─── Input data
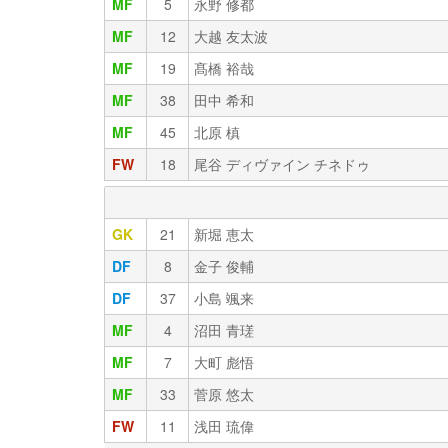
MF
5
永野 修都
MF
12
大越 友太波
MF
19
髙橋 裕哉
MF
38
田中 希和
MF
45
北原 槙
FW
18
尾谷 ディヴァイン チネドゥ
GK
21
新堀 恵太
DF
8
金子 俊輔
DF
37
小島 颯来
MF
4
沼田 青瑳
MF
7
大町 彪悟
MF
33
菅原 悠太
FW
11
浅田 琉偉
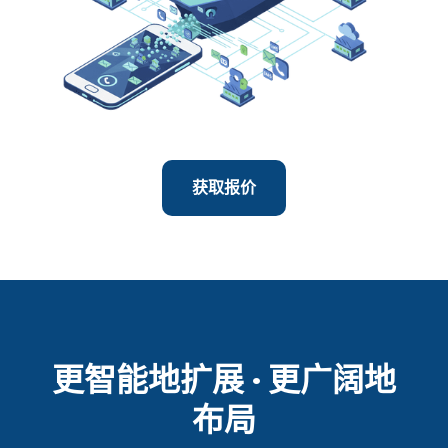
获取报价
更智能地扩展 · 更广阔地
布局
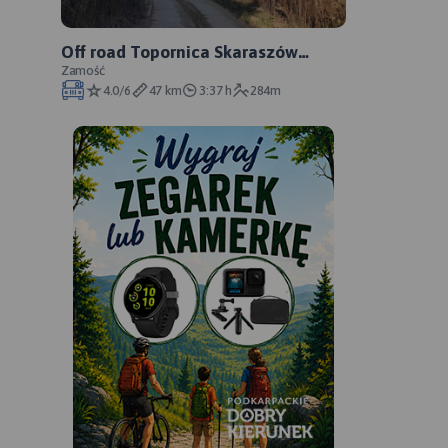
Off road Topornica Skaraszów
Wojda Czarnowodawoda Lipsko
Zamość
4.0/6
47 km
3:37 h
284m
Topornica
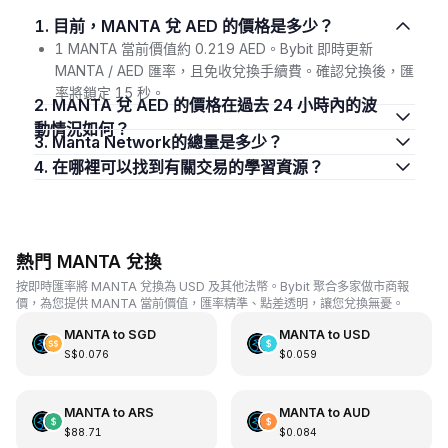
1. 目前，MANTA 兌 AED 的價格是多少？
1 MANTA 當前價值約 0.219 AED。Bybit 即時更新
MANTA / AED 匯率，且免收兌換手續費。確認兌換後，匯
率將鎖定 15 秒。
2. MANTA 兌 AED 的價格在過去 24 小時內的波
動情況如何？
3. Manta Network的總量是多少？
4. 在哪裡可以找到有關交易的學習資源？
熱門 MANTA 兌換
按即時匯率將 MANTA 兌換為 USD 及其他法幣。Bybit 聚合多家做市商報
價，為您提供 MANTA 當前價值，匯率精準、點差透明，讓您兌換無憂。
MANTA
to
SGD
MANTA
to
USD
S$0.076
$0.059
MANTA
to
ARS
MANTA
to
AUD
$88.71
$0.084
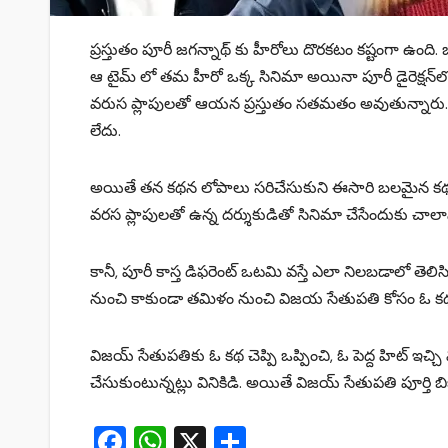
ప్రస్తుతం పూరీ జగన్నాథ్ కు హీరోలు దొరకటం కష్టంగా ఉంది. ఒక
ఆ టైమ్ లో తమ హీరో ఒక్క సినిమా అయినా పూరీ డైరెక్షన్‌లో 
వరుస ప్లాపులతో ఆయన ప్రస్తుతం సతమతం అవుతున్నారు.
లేదు.
అయితే తన కథన లోపాలు సరిచేసుకుని ఈసారి బలమైన కథతో పాట
వరస ప్లాపులతో ఉన్న దర్శుకుడితో సినిమా చేసేందుకు చా
కానీ, పూరీ కాస్త డిఫరెంట్‌ ఒటమి వస్తే ఎలా నిలబడాలో తెల
నుంచి కాకుండా తమిళం నుంచి విజయ సేతుపతి కోసం ఓ కథన
విజయ్ సేతుపతికు ఓ కథ చెప్పి ఒప్పించి, ఓ పెద్ద హిట్ ఇచ
చేసుకుంటున్నట్లు వినికిడి. అయితే విజయ్ సేతుపతి పూర్తి 
F
W
X
S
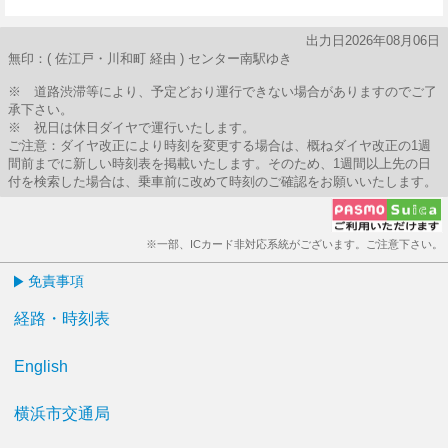
50分はつ
出力日2026年08月06日
無印：( 佐江戸・川和町 経由 ) センター南駅ゆき
※ 道路渋滞等により、予定どおり運行できない場合がありますのでご了
承下さい。
※ 祝日は休日ダイヤで運行いたします。
ご注意：ダイヤ改正により時刻を変更する場合は、概ねダイヤ改正の1週
間前までに新しい時刻表を掲載いたします。そのため、1週間以上先の日
付を検索した場合は、乗車前に改めて時刻のご確認をお願いいたします。
※一部、ICカード非対応系統がございます。ご注意下さい。
免責事項
経路・時刻表
English
横浜市交通局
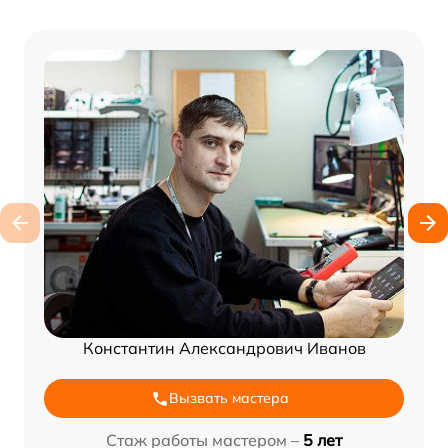
Константин Александрович Иванов
Вызвать мастера
Стаж работы мастером –
5 лет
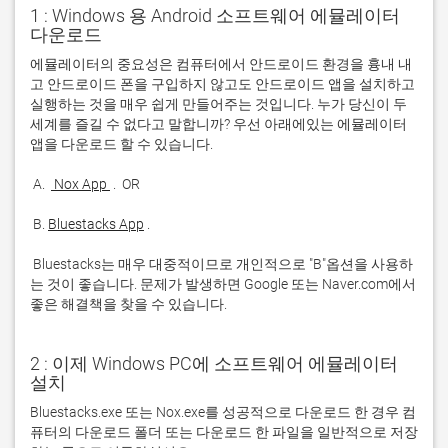
1 : Windows 용 Android 소프트웨어 에뮬레이터
다운로드
에뮬레이터의 중요성은 컴퓨터에서 안드로이드 환경을 흉내 내
고 안드로이드 폰을 구입하지 않고도 안드로이드 앱을 설치하고 
실행하는 것을 매우 쉽게 만들어주는 것입니다. 누가 당신이 두 
세계를 즐길 수 없다고 말합니까? 우선 아래에있는 에뮬레이터 
 A. 
 Nox App 
 B. 
Bluestacks App
 Bluestacks는 매우 대중적이므로 개인적으로 "B"옵션을 사용하
는 것이 좋습니다. 문제가 발생하면 Google 또는 Naver.com에서 
좋은 해결책을 찾을 수 있습니다. 
2 : 이제 Windows PC에 소프트웨어 에뮬레이터
설치
Bluestacks.exe 또는 Nox.exe를 성공적으로 다운로드 한 경우 컴
퓨터의 다운로드 폴더 또는 다운로드 한 파일을 일반적으로 저장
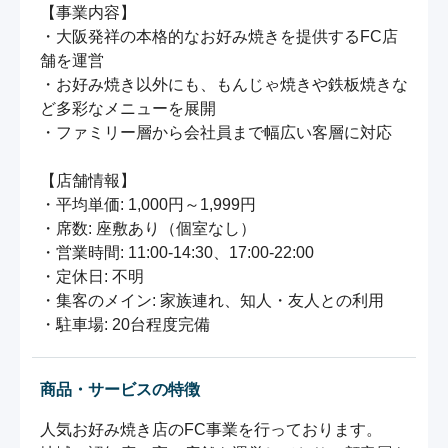
【事業内容】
──────
**Work to be completed**
Write the lines above out again exactly, without any of their pictures.

**Your solution**
MF
5
永野 修都
MF
12
大越 友太波
MF
19
髙橋 裕哉
MF
38
田中 希和
MF
45
北原 槙
FW
18
尾谷 ディヴァイン チネドゥ
GK
21
新堀 恵太
DF
8
金子 俊輔
DF
37
小島 颯来
MF
4
沼田 青瑳
MF
7
大町 彪悟
MF
33
菅原 悠太
FW
11
浅田 琉偉
获取报价
更智能地扩展 · 更广阔地
布局
Off road Topornica Skaraszów
Wojda Czarnowodawoda Lipsko
Zamość
4.0/6
47 km
3:37 h
284m
Topornica
1. 目前，MANTA 兌 AED 的價格是多少？
1 MANTA 當前價值約 0.219 AED。Bybit 即時更新
MANTA / AED 匯率，且免收兌換手續費。確認兌換後，匯
率將鎖定 15 秒。
2. MANTA 兌 AED 的價格在過去 24 小時內的波
動情況如何？
3. Manta Network的總量是多少？
4. 在哪裡可以找到有關交易的學習資源？
熱門 MANTA 兌換
按即時匯率將 MANTA 兌換為 USD 及其他法幣。Bybit 聚合多家做市商報
價，為您提供 MANTA 當前價值，匯率精準、點差透明，讓您兌換無憂。
MANTA
to
SGD
MANTA
to
USD
S$0.076
$0.059
MANTA
to
ARS
MANTA
to
AUD
$88.71
$0.084
ప్రస్తుతం పూరీ జగన్నాథ్ కు హీరోలు దొరకటం కష్టంగా ఉంది. ఒక
ఆ టైమ్ లో తమ హీరో ఒక్క సినిమా అయినా పూరీ డైరెక్షన్‌లో 
వరుస ప్లాపులతో ఆయన ప్రస్తుతం సతమతం అవుతున్నారు.
లేదు.
అయితే తన కథన లోపాలు సరిచేసుకుని ఈసారి బలమైన కథతో పాట
వరస ప్లాపులతో ఉన్న దర్శుకుడితో సినిమా చేసేందుకు చా
కానీ, పూరీ కాస్త డిఫరెంట్‌ ఒటమి వస్తే ఎలా నిలబడాలో తెల
నుంచి కాకుండా తమిళం నుంచి విజయ సేతుపతి కోసం ఓ కథన
విజయ్ సేతుపతికు ఓ కథ చెప్పి ఒప్పించి, ఓ పెద్ద హిట్ ఇచ
చేసుకుంటున్నట్లు వినికిడి. అయితే విజయ్ సేతుపతి పూర్తి 
F
W
X
S
50分はつ
出力日2026年08月06日
無印：( 佐江戸・川和町 経由 ) センター南駅ゆき
※ 道路渋滞等により、予定どおり運行できない場合がありますのでご了
承下さい。
※ 祝日は休日ダイヤで運行いたします。
ご注意：ダイヤ改正により時刻を変更する場合は、概ねダイヤ改正の1週
間前までに新しい時刻表を掲載いたします。そのため、1週間以上先の日
付を検索した場合は、乗車前に改めて時刻のご確認をお願いいたします。
※一部、ICカード非対応系統がございます。ご注意下さい。
免責事項
経路・時刻表
English
横浜市交通局
Константин Александрович Иванов
Вызвать мастера
Стаж работы мастером –
5 лет
1 : Windows 용 Android 소프트웨어 에뮬레이터
다운로드
에뮬레이터의 중요성은 컴퓨터에서 안드로이드 환경을 흉내 내
고 안드로이드 폰을 구입하지 않고도 안드로이드 앱을 설치하고 
실행하는 것을 매우 쉽게 만들어주는 것입니다. 누가 당신이 두 
세계를 즐길 수 없다고 말합니까? 우선 아래에있는 에뮬레이터 
 A. 
 Nox App 
 B. 
Bluestacks App
 Bluestacks는 매우 대중적이므로 개인적으로 "B"옵션을 사용하
는 것이 좋습니다. 문제가 발생하면 Google 또는 Naver.com에서 
좋은 해결책을 찾을 수 있습니다. 
2 : 이제 Windows PC에 소프트웨어 에뮬레이터
설치
Bluestacks.exe 또는 Nox.exe를 성공적으로 다운로드 한 경우 컴
퓨터의 다운로드 폴더 또는 다운로드 한 파일을 일반적으로 저장
【事業内容】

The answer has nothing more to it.